L’Oms, secondo quanto evidenziato dal noto quotidiano continua comunque a non far riferimento a questo genere di accuse nella propria strategia comunicativa. Per l’amministrazione Trump però una maggiore chiarezza in merito all’operato dell’Organizzazione mondiale della Sanità e ai suoi rapporti con Pechino è imprescindibile e nel frattempo arriva la conferma che gli USA non riapriranno il loro consolato a Wuhan.
In Cina però gli USA hanno anche altri quattro consolati, si trovano a Shanghai, Guangzhou, Chengdu e Shenyang, ai quali si aggiunge poi l’ambasciata a Pechino.
Secondo alcuni funzionari americani la conferma della chiusura del consolato di Wuhan potrebbe mitigare la reazione di Pechino in risposta alla chiusura del Consolato cinese a Houston. Se invece non dovesse andare come prospettato, i rapporti tra Cina e Usa potrebbero sfociare verso quello che IlFattoQuotidiano definisce un “conflitto limitato”.

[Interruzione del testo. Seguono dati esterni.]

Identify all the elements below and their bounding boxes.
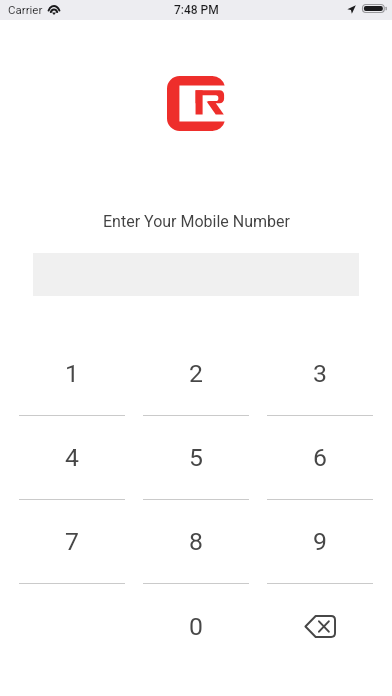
staticText: Enter Your Mobile Number [103, 212, 290, 231]
staticText: 0 [189, 612, 203, 641]
staticText: 5 [189, 443, 203, 472]
staticText: 2 [189, 359, 203, 388]
staticText: 9 [313, 527, 327, 556]
staticText: 7:48 PM [174, 3, 219, 17]
button[interactable]: 7 [10, 500, 134, 583]
staticText: 8 [189, 527, 203, 556]
staticText: 1 [65, 359, 79, 388]
staticText: 6 [313, 443, 327, 472]
button[interactable]: 9 [258, 500, 382, 583]
button[interactable]: 1 [10, 332, 134, 415]
staticText: 3 [313, 359, 327, 388]
button[interactable]: 5 [134, 416, 258, 499]
button[interactable]: 4 [10, 416, 134, 499]
button[interactable]: 6 [258, 416, 382, 499]
button[interactable]: 3 [258, 332, 382, 415]
staticText: Carrier [8, 3, 43, 16]
button[interactable]: 2 [134, 332, 258, 415]
button[interactable]: 0 [134, 584, 258, 668]
button[interactable]: 8 [134, 500, 258, 583]
staticText: 4 [65, 443, 79, 472]
button[interactable]: Delete last digit [258, 584, 382, 668]
staticText: 7 [65, 527, 79, 556]
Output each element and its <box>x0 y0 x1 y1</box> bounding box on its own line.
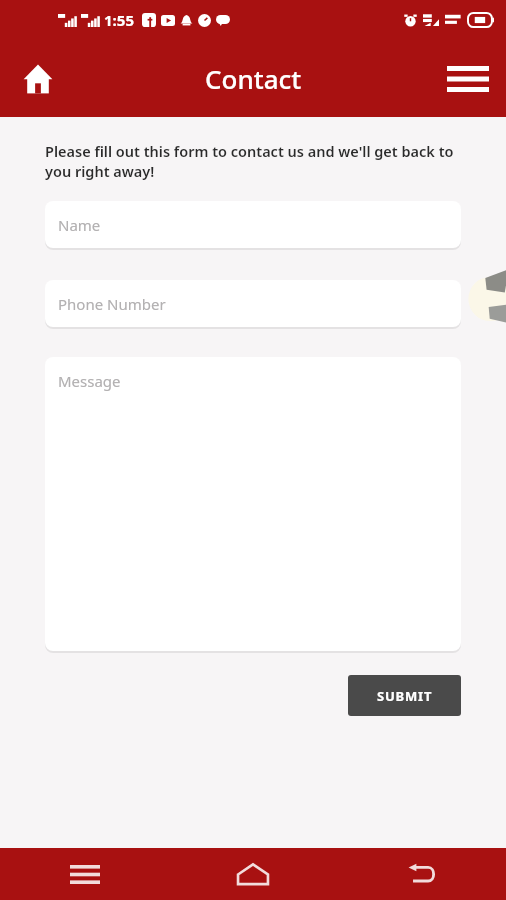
staticText: Phone Number <box>58 294 166 314</box>
button[interactable]: Menu <box>442 53 494 105</box>
button[interactable]: Name <box>45 201 461 248</box>
button[interactable]: Home <box>14 55 62 103</box>
staticText: Please fill out this form to contact us … <box>45 141 461 182</box>
button[interactable]: Phone Number <box>45 280 461 327</box>
button[interactable]: Recents <box>0 848 168 900</box>
button[interactable]: Home <box>168 848 337 900</box>
button[interactable]: Back <box>337 848 506 900</box>
staticText: Message <box>58 371 121 391</box>
button[interactable]: Message <box>45 357 461 651</box>
button[interactable]: SUBMIT <box>348 675 461 716</box>
staticText: SUBMIT <box>377 687 433 705</box>
staticText: Name <box>58 215 101 235</box>
staticText: 1:55 <box>104 10 134 30</box>
staticText: Contact <box>205 61 302 96</box>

Questo potrebbe riguardare le Isole Spratly, situate nel Mar Cinese Meridionale, oppure l’area di Taiwan. In un documento del Dipartimento di Stato americano leggiamo:
“La Repubblica popolare cinese non può reclamare legalmente le pretese della zona economica esclusiva (Zee) derivate dalle isole Spratly, di fronte alle Filippine, nelle aree che il Tribunale ha riscontrato essere nella zona economica esclusiva delle Filippine o nella sua piattaforma continentale. Le molestie di Pechino sulla pesca filippina e lo sviluppo energetico offshore in quelle aree sono illegali, così come qualsiasi azione unilaterale della RPC per sfruttare tali risorse”.
Non è difficile cogliere quale sia l’obiettivo degli Stati Uniti in questo contesto, che evidentemente vogliono evitare che la Cina gestisca il Mar Cinese Meridionale come se fosse una sorta di suo impero marittimo.